■ TASK GOAL
Without the pictures, write out all the lines below exactly as they appear.

■ DATA FOR THE TASK
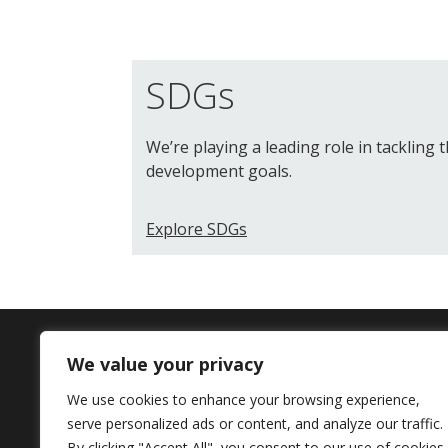
SDGs
We’re playing a leading role in tackling 
development goals.
Explore SDGs
We value your privacy
Contact Us
We use cookies to enhance your browsing experience,
serve personalized ads or content, and analyze our traffic.
+44 (0) 161 306 6000
By clicking "Accept All", you consent to our use of cookies.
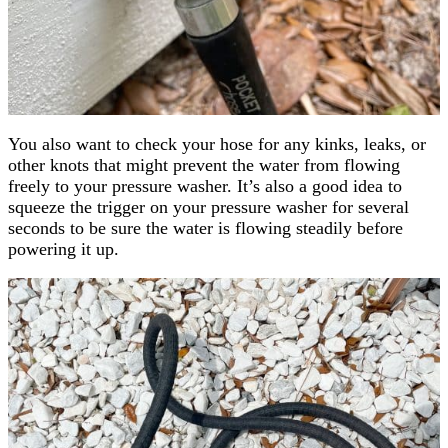
You also want to check your hose for any kinks, leaks, or
other knots that might prevent the water from flowing
freely to your pressure washer. It’s also a good idea to
squeeze the trigger on your pressure washer for several
seconds to be sure the water is flowing steadily before
powering it up.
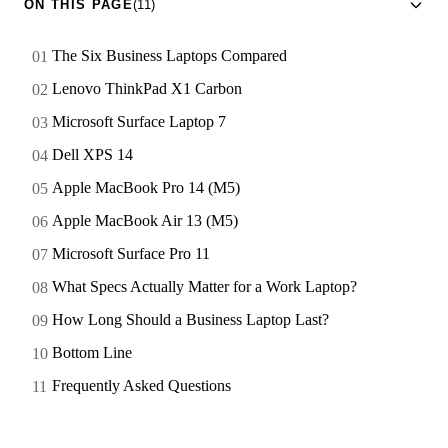
ON THIS PAGE
(11)
The Six Business Laptops Compared
Lenovo ThinkPad X1 Carbon
Microsoft Surface Laptop 7
Dell XPS 14
Apple MacBook Pro 14 (M5)
Apple MacBook Air 13 (M5)
Microsoft Surface Pro 11
What Specs Actually Matter for a Work Laptop?
How Long Should a Business Laptop Last?
Bottom Line
Frequently Asked Questions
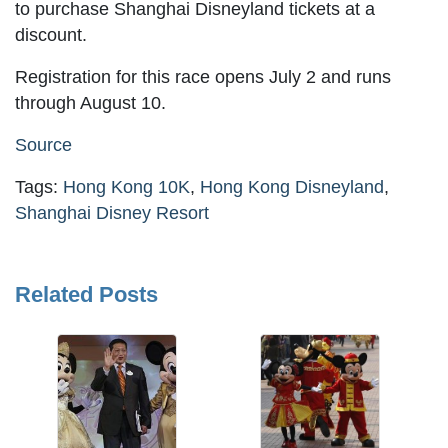
to purchase Shanghai Disneyland tickets at a
discount.
Registration for this race opens July 2 and runs
through August 10.
Source
Tags:
Hong Kong 10K
,
Hong Kong Disneyland
,
Shanghai Disney Resort
Related Posts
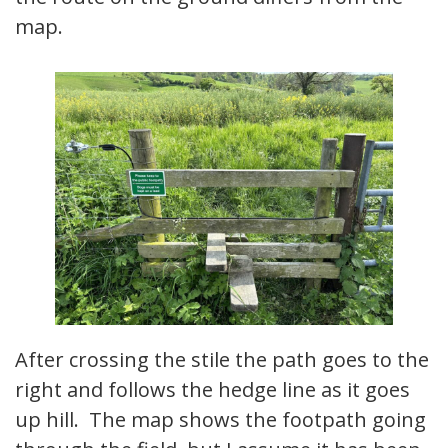
map.
After crossing the stile the path goes to the
right and follows the hedge line as it goes
up hill. The map shows the footpath going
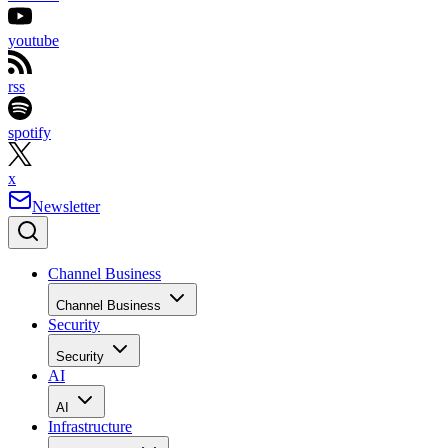
youtube
rss
spotify
x
Newsletter
Channel Business
Channel Business
Security
Security
AI
AI
Infrastructure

■ FINAL ANSWER
SDGs
We’re playing a leading role in tackling 
development goals.
Explore SDGs
We value your privacy
Contact Us
We use cookies to enhance your browsing experience,
serve personalized ads or content, and analyze our traffic.
+44 (0) 161 306 6000
By clicking "Accept All", you consent to our use of cookies.
You also want to check your hose for any kinks, leaks, or
other knots that might prevent the water from flowing
freely to your pressure washer. It’s also a good idea to
squeeze the trigger on your pressure washer for several
seconds to be sure the water is flowing steadily before
powering it up.
ON THIS PAGE
(11)
The Six Business Laptops Compared
Lenovo ThinkPad X1 Carbon
Microsoft Surface Laptop 7
Dell XPS 14
Apple MacBook Pro 14 (M5)
Apple MacBook Air 13 (M5)
Microsoft Surface Pro 11
What Specs Actually Matter for a Work Laptop?
How Long Should a Business Laptop Last?
Bottom Line
Frequently Asked Questions
to purchase Shanghai Disneyland tickets at a
discount.
Registration for this race opens July 2 and runs
through August 10.
Source
Tags:
Hong Kong 10K
,
Hong Kong Disneyland
,
Shanghai Disney Resort
Related Posts
map.
After crossing the stile the path goes to the
right and follows the hedge line as it goes
up hill. The map shows the footpath going
youtube
rss
spotify
x
Newsletter
Channel Business
Channel Business
Security
Security
AI
AI
Infrastructure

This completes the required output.